Mit Sorge sehen Wissenschaftler, daß alle gefürchteten Szenarien früher eintreten als erwartet: Zum Beispiel der Rückgang des arktischen Eises, der dieses Jahr mit minus 19 Prozent den Rekord von 2007 übertroffen hat. Forscher vom Potsdam-Institut für Klimafolgenforschung (PIK) nehmen an, daß der Meeresspiegel noch in diesem Jahrhundert über 1,5 Meter steigen könnte. Das wäre dann eine andere Welt; unsere Küstenlandschaft würde verändert, viele Städte könnten nicht mehr gehalten werden, Wetterextreme würden zunehmen. In Doha darf der Klimaschutz nicht mehr nur als Umweltschutz mißverstanden werden: Die Umwelt könnte sich an eine Welt mit drei bis sechs Grad Wärme durchaus anpassen – aber der Mensch und die Zivilisation sind gefährdet.

Welche Ziele müssen angegangen werden?

Wir brauchen höhere Reduktionszusagen seitens der Industrieländer wie etwa den USA und China, aber auch von Schwellenländern wie Indien. Es reicht nicht, auf einen Klimavertrag zu warten, der 2015 ausgehandelt werden soll, aber erst 2020 in Kraft tritt. 2015 müssen die Emissionsausstöße ihren Höhepunkt erreicht haben und danach absinken.

Sie fordern, daß auch Bundeskanzlerin Angela Merkel (CDU) aus dem »Klima-Schlaf« erwachen muß. Was kritisieren Sie?

Sie läßt zu, daß die EU in Brüssel eine den Klimazielen entgegen gesetzte Politik macht. Das Hauptinstrument des europäischen Klimaschutzes, der Emissionshandel, steckt in einer tiefen Krise. Der Preis für den CO2-Ausstoß bietet den Unternehmen keinenAnreiz, in klimafreundliche Energien zu investieren. Die Emissionsrechte, zunächst auf mehr als 20 Euro pro Tonne kalkuliert, kosten plötzlich nur noch sieben Euro. Sie werden verramscht.

Die EU hat sich ein so schwaches Klimaziel von minus 20 Prozent gegenüber 1990 gesetzt, daß sie es schon 2011 erreicht hat. Es muß auf mindestens 30 Prozent erhöht werden und es muß verhindert werden, daß der CO2-Preis an der Börse weiter im Keller ist. Gegen beides stemmt sich jedoch Bundeswirtschaftsminister Philipp Rösler (FDP).

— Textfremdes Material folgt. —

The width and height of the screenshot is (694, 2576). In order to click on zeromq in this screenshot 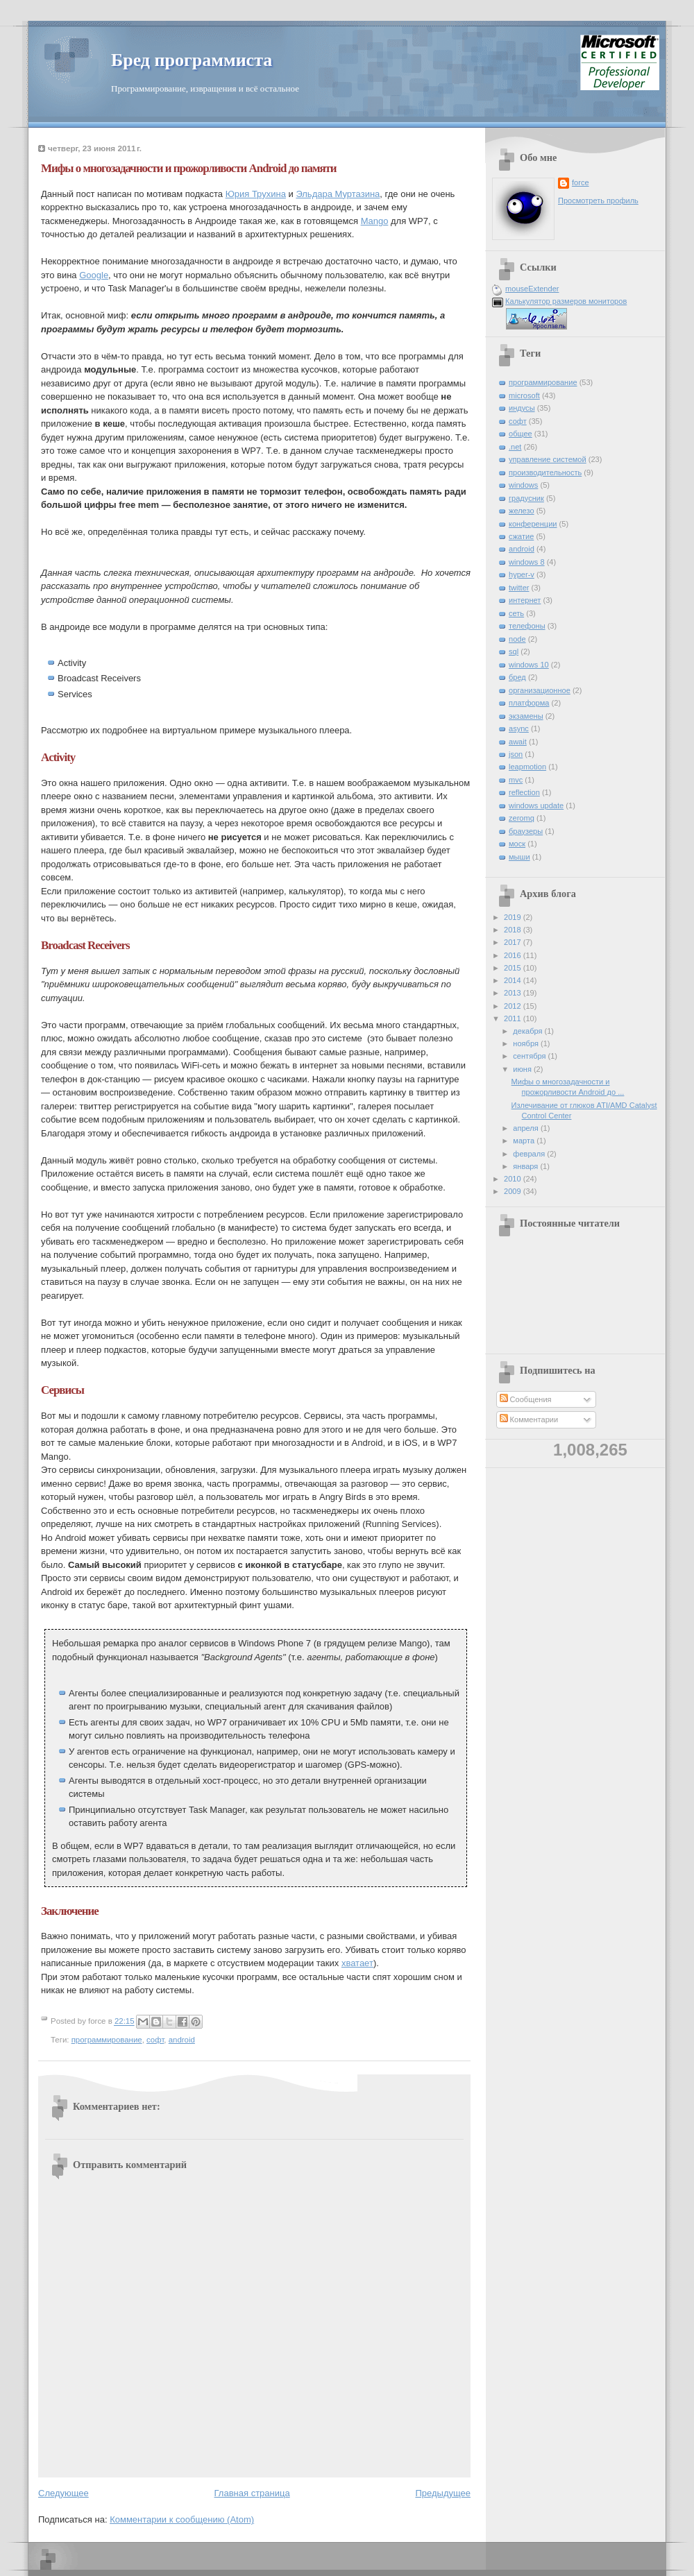 , I will do `click(521, 818)`. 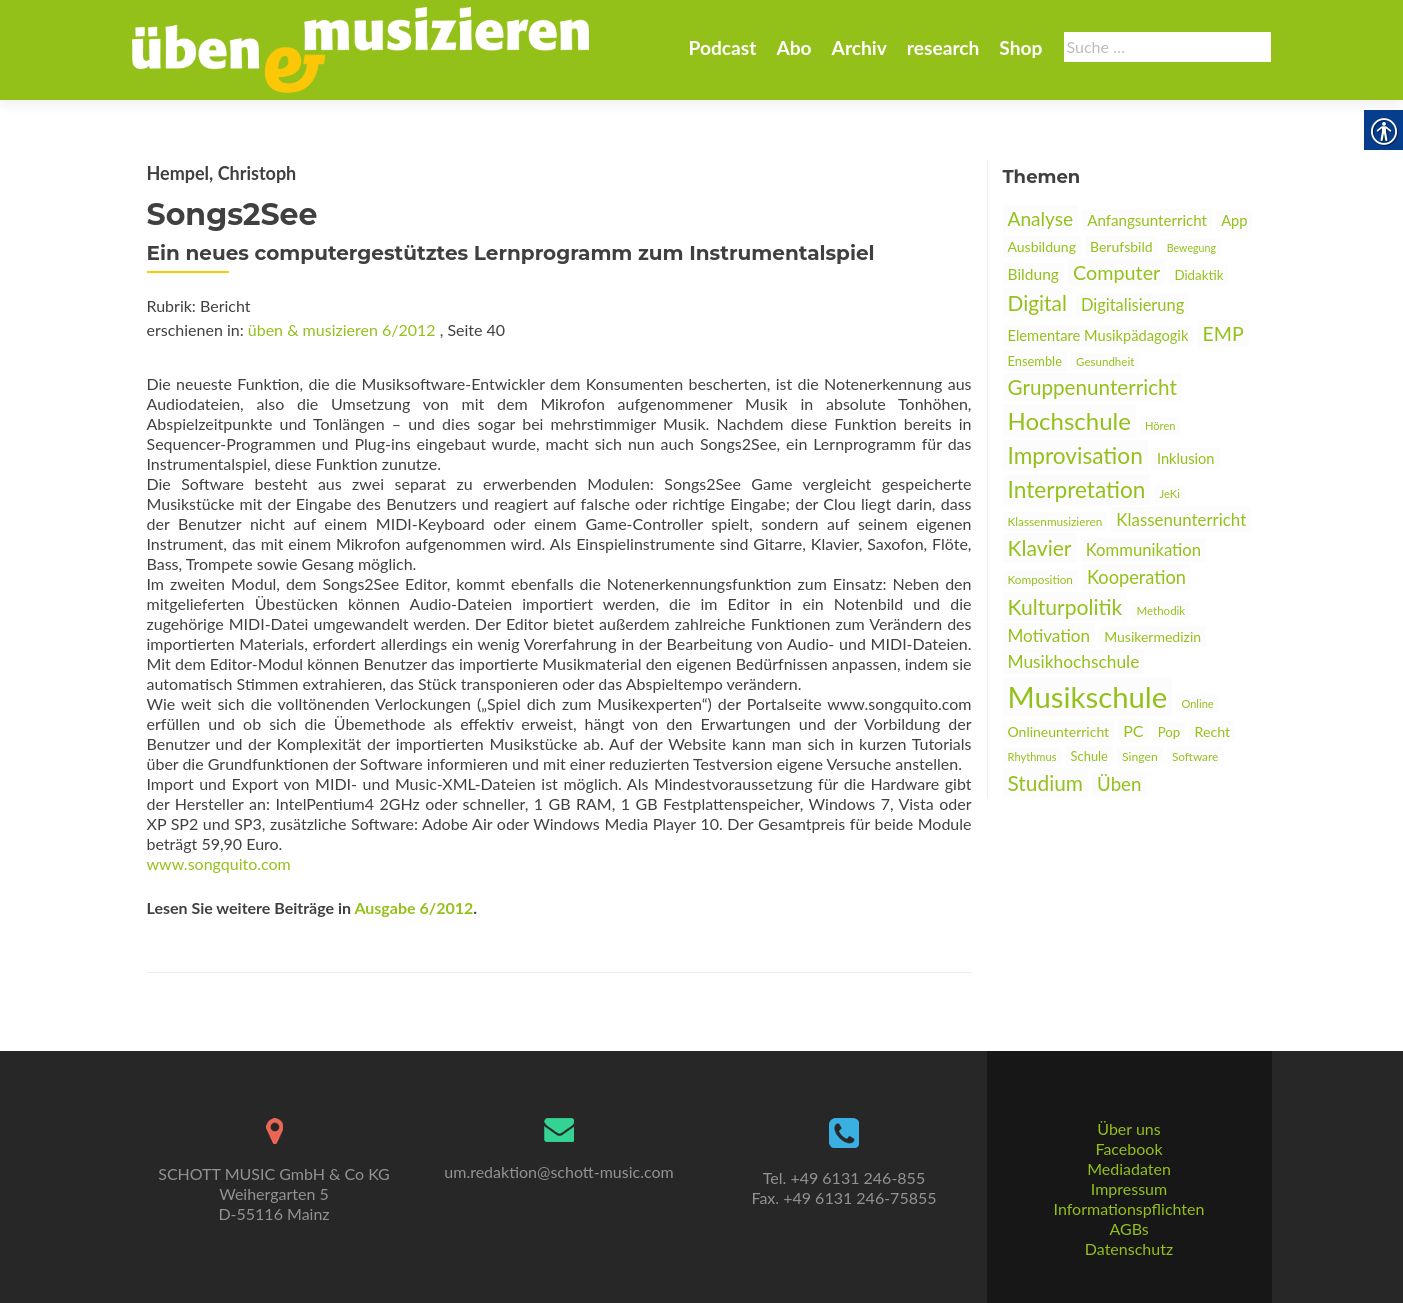  Describe the element at coordinates (1119, 784) in the screenshot. I see `Üben [link]` at that location. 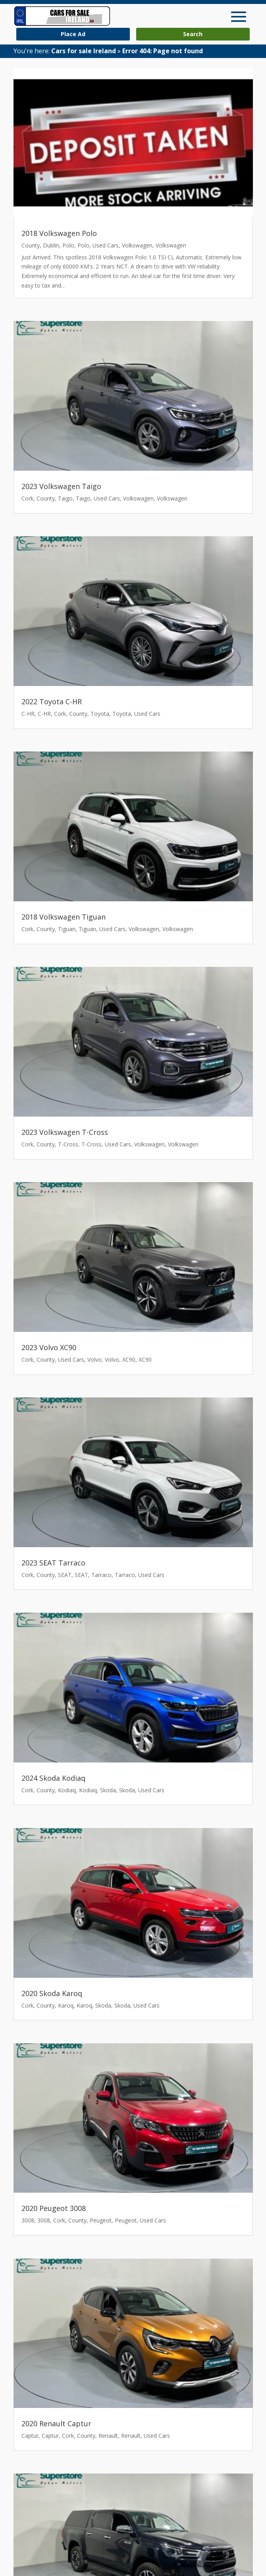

Er behauptet, ein Eingreifen würde die Wirtschaft zu stark belasten. Unternehmen können sich also beliebig mit CO2-Zertifikaten eindecken. Unser Vorwurf an die Kanzlerin lautet: Sie schaut diesem Treiben tatenlos zu, statt ihren Minister zur Ordnung zu rufen.

Welche Maßnahmen hätte sie ergreifen müssen?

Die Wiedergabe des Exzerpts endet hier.